Plus, Dr. Mauney says that the antibodies passed through your breast milk could even potentially help protect your baby during this pandemic, although we don't know this for sure yet.
How do I plan for child care during COVID-19?
The COVID-19 pandemic has probably also complicated the child-care option you'd originally anticipated using after your maternity or paternity leave. Maybe you've always assumed your parents or inlaws would come help, or maybe you've always thought hiring help at home or sending your child to day care was the way to go. But is any of it safe right now?
"Solving the challenge of child care during this pandemic really just involves a little more planning than usual," says Dr. Mauney.
If you're planning to ask your inlaws for help, make sure they're onboard with taking the steps necessary to ensure your baby's safety.
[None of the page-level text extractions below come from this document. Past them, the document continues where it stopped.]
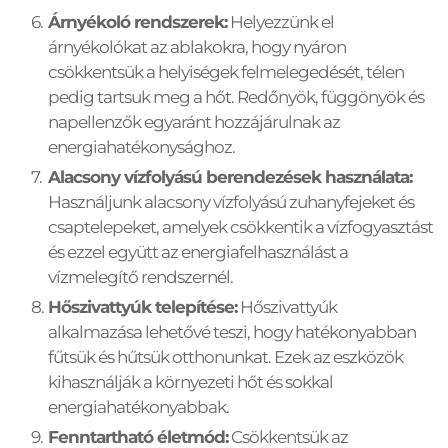
Árnyékoló rendszerek:
 Helyezzünk el 
árnyékolókat az ablakokra, hogy nyáron 
csökkentsük a helyiségek felmelegedését, télen 
pedig tartsuk meg a hőt. Redőnyök, függönyök és 
napellenzők egyaránt hozzájárulnak az 
energiahatékonysághoz.
Alacsony vízfolyású berendezések használata:
Használjunk alacsony vízfolyású zuhanyfejeket és 
csaptelepeket, amelyek csökkentik a vízfogyasztást 
és ezzel együtt az energiafelhasználást a 
vízmelegítő rendszernél.
Hőszivattyúk telepítése:
 Hőszivattyúk 
alkalmazása lehetővé teszi, hogy hatékonyabban 
fűtsük és hűtsük otthonunkat. Ezek az eszközök 
kihasználják a környezeti hőt és sokkal 
energiahatékonyabbak.
Fenntartható életmód:
 Csökkentsük az 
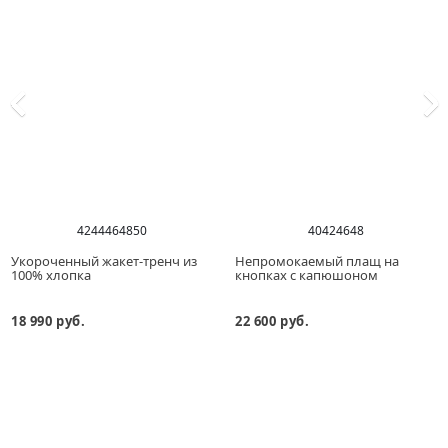
42
44
46
48
50
40
42
46
48
Укороченный жакет-тренч из
Непромокаемый плащ на
100% хлопка
кнопках с капюшоном
18 990 руб.
22 600 руб.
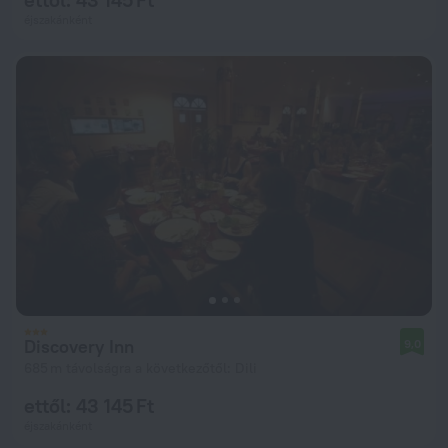
éjszakánként
Discovery Inn
9,0
685 m távolságra a következőtől: Dili
ettől: 43 145 Ft
éjszakánként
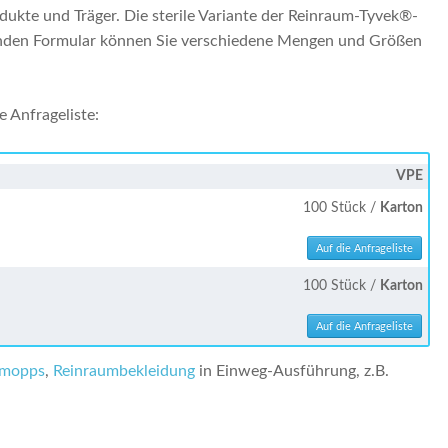
ukte und Träger. Die sterile Variante der Reinraum-Tyvek®-
genden Formular können Sie verschiedene Mengen und Größen
e Anfrageliste:
VPE
100 Stück /
Karton
100 Stück /
Karton
mopps
,
Reinraumbekleidung
in Einweg-Ausführung, z.B.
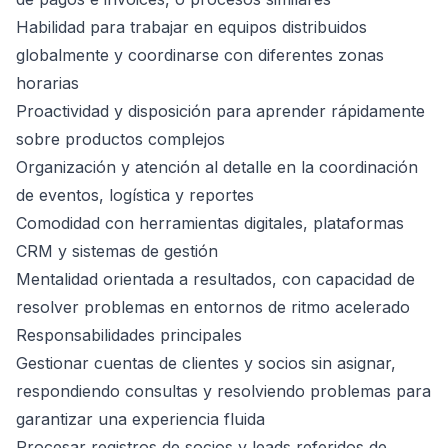
Habilidad para trabajar en equipos distribuidos
globalmente y coordinarse con diferentes zonas
horarias
Proactividad y disposición para aprender rápidamente
sobre productos complejos
Organización y atención al detalle en la coordinación
de eventos, logística y reportes
Comodidad con herramientas digitales, plataformas
CRM y sistemas de gestión
Mentalidad orientada a resultados, con capacidad de
resolver problemas en entornos de ritmo acelerado
Responsabilidades principales
Gestionar cuentas de clientes y socios sin asignar,
respondiendo consultas y resolviendo problemas para
garantizar una experiencia fluida
Procesar registros de socios y leads referidos de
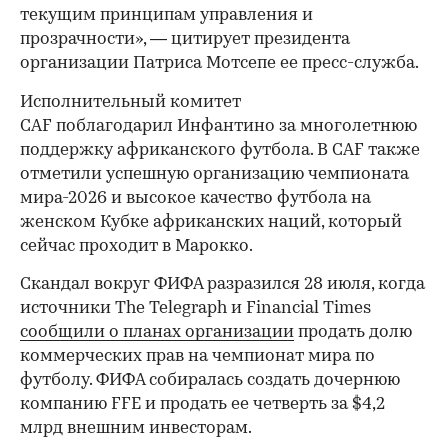
текущим принципам управления и
прозрачности», — цитирует президента
организации Патриса Мотсепе ее пресс-служба.
Исполнительный комитет
CAF поблагодарил Инфантино за многолетнюю
поддержку африканского футбола. В CAF также
отметили успешную организацию чемпионата
мира-2026 и высокое качество футбола на
женском Кубке африканских наций, который
сейчас проходит в Марокко.
Скандал вокруг ФИФА разразился 28 июля, когда
00:00
/
00:00
источники The Telegraph и Financial Times
сообщили о планах организации
продать долю
коммерческих прав на чемпионат мира по
футболу. ФИФА собиралась создать дочернюю
компанию FFE и продать ее четверть за $4,2
млрд внешним инвесторам.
"If your inlaws are flying or traveling from an area where community spread of COVID-19 is prevalent, they should self-isolate as long as possible before interacting with your baby — at least 10 days," recommends Dr. Mauney. "They'll also need to wear a mask around the baby and practice excellent hand hygiene."
If you're planning to use at-home child care or day care, just be sure the person or place is taking all of the extra precautions needed to keep your baby safe.
"COVID-19 has definitely made child care a bit trickier," says Dr. Mauney. "Everyone's family and financial situation is different, and you need to do what you need to do — but planning for child care well in advance can help you do it as safely as possible."